I have seen a strange behavior in PostgreSQL (PostGIS). I have two tables in PostGIS with geometry columns. one table is a grid and the other one is lines. I want to delete all grid cells that no line passes through them. In other words, I want to delete the rows from a table when that row has no spatial intersection with any rows of second table.
First, in a subquery, I find the ids of the rows that have any intersection. Then, I delete any row that its id is not in that returned list of ids.
DELETE FROM base_grid_916453354
WHERE id NOT IN
(
SELECT DISTINCT bg.id
FROM base_grid_916453354 bg, (SELECT * FROM tracks_heatmap_1000
LIMIT 100000) tr
WHERE bg.geom && tr.buffer
);
The following subquery returns in only 12 seconds
SELECT DISTINCT bg.id
FROM base_grid_916453354 bg, (SELECT * FROM tracks_heatmap_1000 LIMIT
100000) tr
WHERE bg.geom && tr.buffer
, while the whole query did not return even in 1 hour!!
I ran explain command and it is the result of it, but I cannot interpret it:
How can I improve this query and why deleting from the returned list takes so much of time?
It is very strange because the subquery is a spatial query between 2 tables of 9 million and 100k rows, while the delete part is just checking a list and deleting!! In my mind, the delete part is much much easier.

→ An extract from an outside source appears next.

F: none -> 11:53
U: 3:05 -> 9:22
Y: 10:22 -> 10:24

CodePudding user response:
Don't post text as images of text!
Increase work_mem until the subplan becomes a hashed subplan.

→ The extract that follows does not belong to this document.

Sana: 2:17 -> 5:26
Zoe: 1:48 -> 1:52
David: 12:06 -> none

Or rewrite it to use 'NOT EXISTS' rather than NOT IN
CodePudding user response:
I found a fast way to do this query. As @jjanes said, I used EXISTS() function:
DELETE FROM base_grid_916453354 bg
WHERE NOT EXISTS
(
SELECT 1
FROM tracks_heatmap_1000 tr
WHERE bg.geom && tr.buffer
);
This query takes around 1 minute and it is acceptable for the size of my tables.